Abstracts

RESEARCH NOTE

Design of primer pairs for species-specific diagnosis of Leishmania (Leishmania) infantum chagasi using PCR

Construção de pares de primers para a detecção espécie-específica de Leishmania (Leishmania) infantum chagasi por PCR

Osvaldo José da Silveira Neto; Sabrina Castilho Duarte; Hérika Xavier da Costa; Guido Fontgalland Coelho Linhares

Laboratório de Doenças Parasitárias, Escola de Veterinária, Universidade Federal de Goiás - UFG, Goiânia, GO, Brasil

^{Corresponding author} Corresponding author: Osvaldo José da Silveira Neto Laboratório de Doenças Parasitárias, Escola de Veterinária, Universidade Federal de Goiás - UFG, Campus II Goiânia, GO, Brasil e-mail: oswaldo_neto@hotmail.com

ABSTRACT

The objective of this study was to design and evaluate new primers for species-specific detection of L. infantum chagasi using PCR. Two combinations of primer pairs were established with the aim of obtaining specific amplification products from the L. infantum chagasi 18S rRNA gene. The combinations of the primer pairs and the respective sizes of the PCR products, based on the U422465 GenBank reference sequence of L. infantum chagasi, were: LCS1/LCS3 (259 bp) and LCS2/LCS3 (820 bp). It was concluded that the new PCR assays optimized using the primer pairs LCS1/LCS3 and LCS2/LCS3 were effective for specific detection of L. infantum chagasi, with analytical sensitivity to detect 1 pg/µL of DNA.

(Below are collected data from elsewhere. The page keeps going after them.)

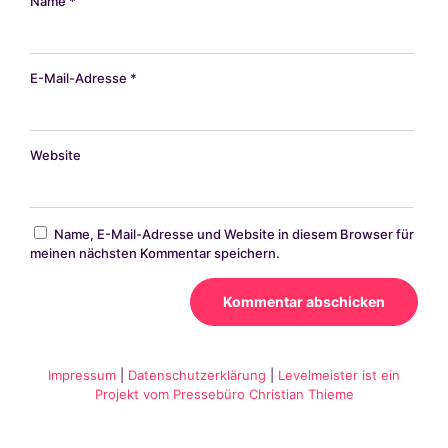
Name
*
E-Mail-Adresse
*
Website
Name, E-Mail-Adresse und Website in diesem Browser für
meinen nächsten Kommentar speichern.
Alternative:
Impressum
|
Datenschutzerklärung
|
Levelmeister ist ein
Projekt vom Pressebüro Christian Thieme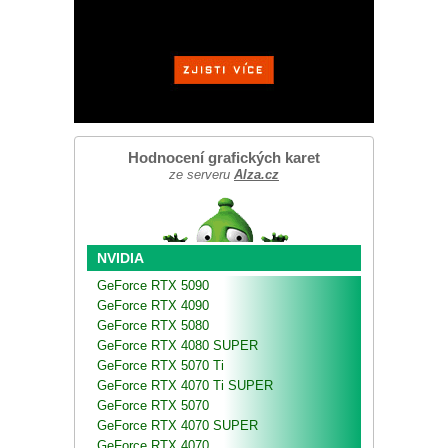
Hodnocení grafických karet
ze serveru
Alza.cz
NVIDIA
GeForce RTX 5090
GeForce RTX 4090
GeForce RTX 5080
GeForce RTX 4080 SUPER
GeForce RTX 5070 Ti
GeForce RTX 4070 Ti SUPER
GeForce RTX 5070
GeForce RTX 4070 SUPER
GeForce RTX 4070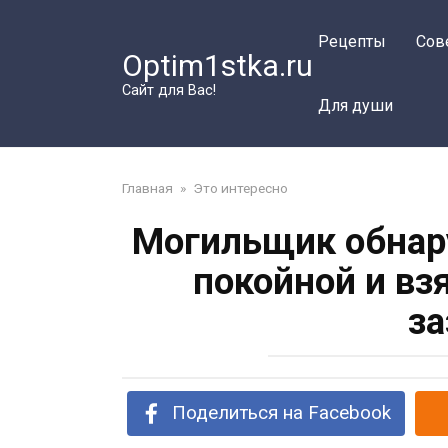
Перейти
к
Рецепты
Сов
Optim1stka.ru
контенту
Сайт для Вас!
Для души
Главная
»
Это интересно
Могильщик обнар
покойной и взя
за
Поделиться на Facebook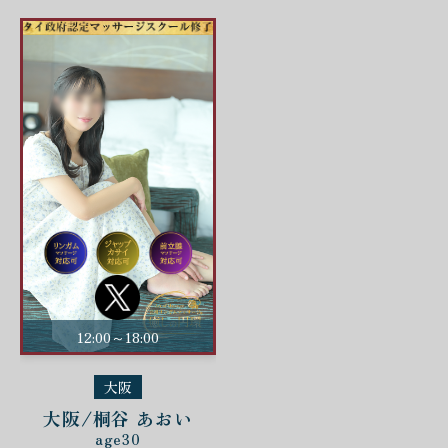
12:00～18:00
大阪
大阪/桐谷 あおい
age30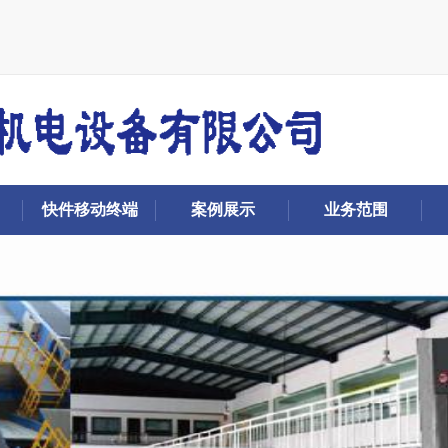
快件移动终端
案例展示
业务范围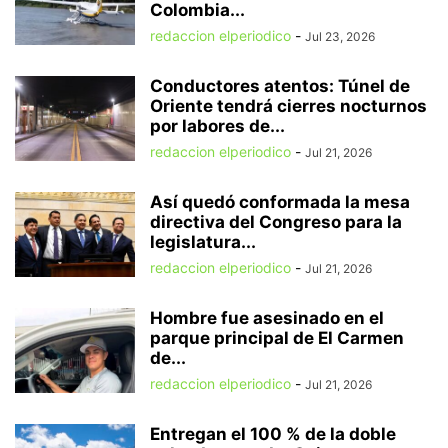
Colombia...
redaccion elperiodico
-
Jul 23, 2026
Conductores atentos: Túnel de
Oriente tendrá cierres nocturnos
por labores de...
redaccion elperiodico
-
Jul 21, 2026
Así quedó conformada la mesa
directiva del Congreso para la
legislatura...
redaccion elperiodico
-
Jul 21, 2026
Hombre fue asesinado en el
parque principal de El Carmen
de...
redaccion elperiodico
-
Jul 21, 2026
Entregan el 100 % de la doble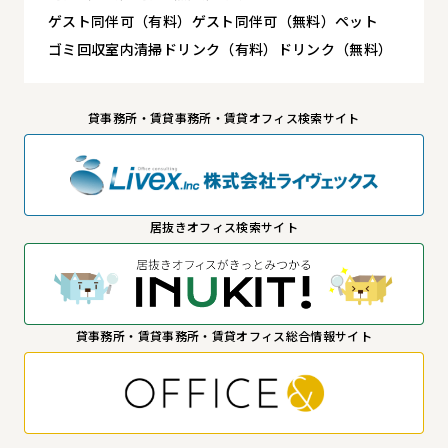
ゲスト同伴可（有料）
ゲスト同伴可（無料）
ペット
ゴミ回収
室内清掃
ドリンク（有料）
ドリンク（無料）
貸事務所・賃貸事務所・賃貸オフィス検索サイト
居抜きオフィス検索サイト
貸事務所・賃貸事務所・賃貸オフィス総合情報サイト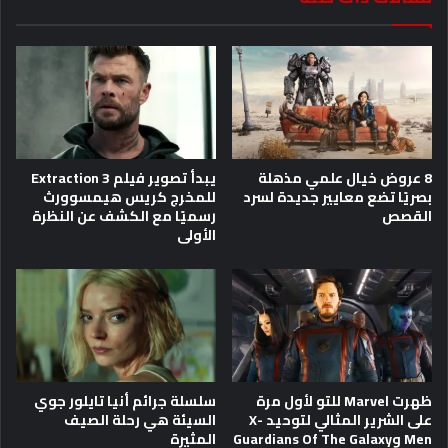
8 عروض خيال علمي مذهلة
يبدأ تصوير فيلم Extraction 3
بصريًا تضع معايير جديدة لسرد
للمخرج كريس هيمسوورث
القصص
رسميًا مع الكشف عن النظرة
الأولى
ظهرت Marvel للتو لأول مرة
سلسلة جرائم أنيا تايلور جوي
على الشرير المثالي لتوحيد X-
السيئة هي رحلة الصيف
Men وGuardians Of The Galaxy
المثيرة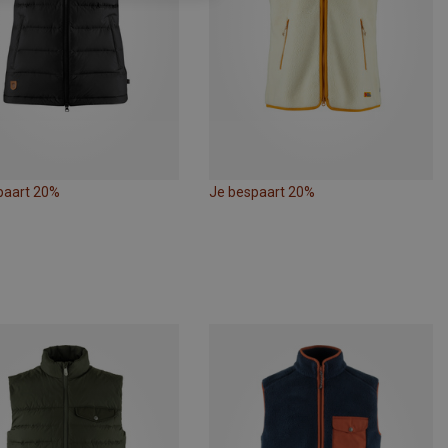
paart 20%
Je bespaart 20%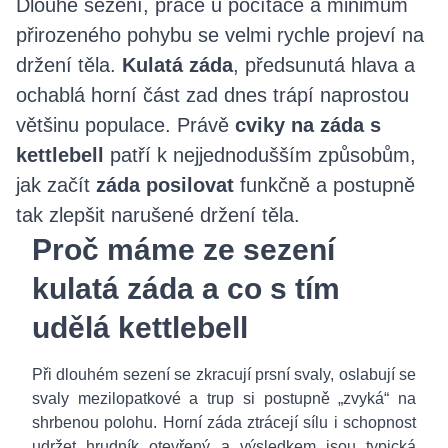
Dlouhé sezení, práce u počítače a minimum
přirozeného pohybu se velmi rychle projeví na
držení těla.
Kulatá záda
, předsunutá hlava a
ochablá horní část zad dnes trápí naprostou
většinu populace. Právě
cviky na záda s
kettlebell
patří k nejjednodušším způsobům,
jak začít
záda posilovat
funkčně a postupně
tak zlepšit narušené držení těla.
Proč máme ze sezení
kulatá záda a co s tím
udělá kettlebell
Při dlouhém sezení se zkracují prsní svaly, oslabují se
svaly mezilopatkové a trup si postupně „zvyká“ na
shrbenou polohu. Horní záda ztrácejí sílu i schopnost
udržet hrudník otevřený a výsledkem jsou typická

Keywords: Kala-azar, visceral leishmaniasis, molecular diagnosis, 18S rRNA gene, L. infantum chagasi.

RESUMO

Objetivou-se com este trabalho construir e avaliar novos primers para a detecção espécie-específicos de L. infantum chagasi por PCR. Foram estabelecidas duas combinações de pares de primers com a finalidade de obter produtos de amplificação específicos para o gene 18S rRNA de L. infantum chagasi. As combinações dos pares de primers e os respectivos tamanhos dos produtos de PCR, previstos conforme a sequência de referência utilizada (GenBank U422465) foram: LCS1/LCS3 (259 pb); LCS2/LCS3 (820 pb). Pôde-se concluir que os novos ensaios de PCR otimizados neste estudo, empregando os pares de primers LCS1/LCS3 e LCS2/LCS3, foram efetivos para a detecção específica de L. infantum chagasi, com sensibilidade analítica para detectar 1 pg/µL de DNA.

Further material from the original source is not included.